6. After several minutes (okay, seconds), Meagan turns on the camera and snaps a few shots of the lurking choco-mog. She is taking my harassment in stride. Meagan is notoriously difficult to rile up. She is, however, worried that her pants will fall down (she didn't wear a belt today, apparently).

Pants are still there! It's the little victories that count.

7. Satisfied with what she can get from this angle, she steps into the abyss...

Like a haunted house, but with more Star Wars toys

8. Meagan sits in the master's chair...

"Sorry, Choco-mog. No raise for you this year!"

9. Uh-oh. It's Ben, stumbling artlessly onto the scene.

Ben's actual quote when he saw this picture: "Ugh. That's bad from a distance, and even worse up close."

10. Now Choco-whatever gets to be the Executive Editor!

"I'm appalled at our lack of Final Fantasy coverage! I'll have to fire Joe..."

11. Still around, Ben is afraid of being implicated in such a lame prank. He looks at the wall to avoid my camera. Good idea, champ. If you can't see me, I probably can't see you!

Where's Ben? Where's Ben? There he is!

12. Meagan did not think this through. Having posed the birdthing near Reiner's door and on both of his chairs, she's totally out of ideas. She looks around frantically trying to find something to do. Then Dan showed up or something?

Dan the Dual-Wielding Wiimoter

13. Um...maybe it should drink some energy drink?

Random stuff lying around is pure comedy gold

14. Here's another well-planned tableau sure to boil Reiner's blood! I can see Reiner now: "My Bowser! It's riding a Chocosomething. Nooooo!"


15. So, after getting a shot of Bowser riding the Eggmog, Meagan basically gives up. She heads to the back room to return the camera to Oh, Well...Tim Turi (now you see why he couldn't hear her cries for help before). She posts her pictures on her blog, then starts gathering up her things.

Meagan actually manages to flick me off with her face this time.
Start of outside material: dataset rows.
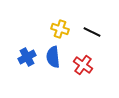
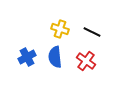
blue semicircle: moved 2 px right
red cross: moved 3 px right, 4 px up
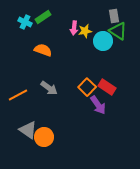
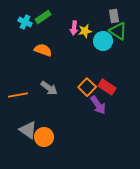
orange line: rotated 18 degrees clockwise
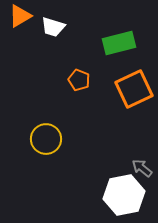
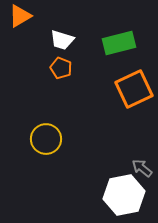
white trapezoid: moved 9 px right, 13 px down
orange pentagon: moved 18 px left, 12 px up
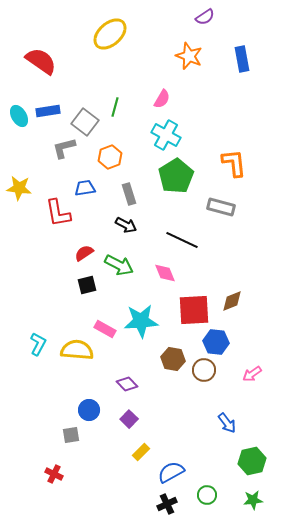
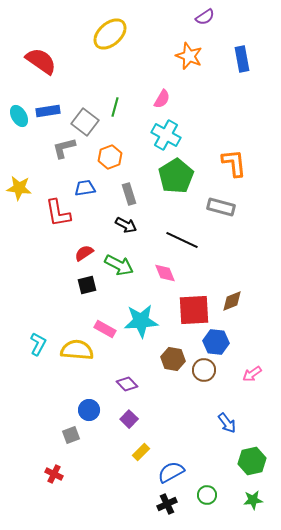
gray square at (71, 435): rotated 12 degrees counterclockwise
16. Having just completed a "prank," which was overseen by an overt antagonist (me), Meagan makes a critical error: She goes home. Without her beloved Choco-frog. Once Meagan is gone and safely on her way home, the Choco-mog still has a whole night full of adventure in front of it! Unfortunately, the photo journal must stop here due to the disturbing nature of the content that followed. Not even the Internet could bear it.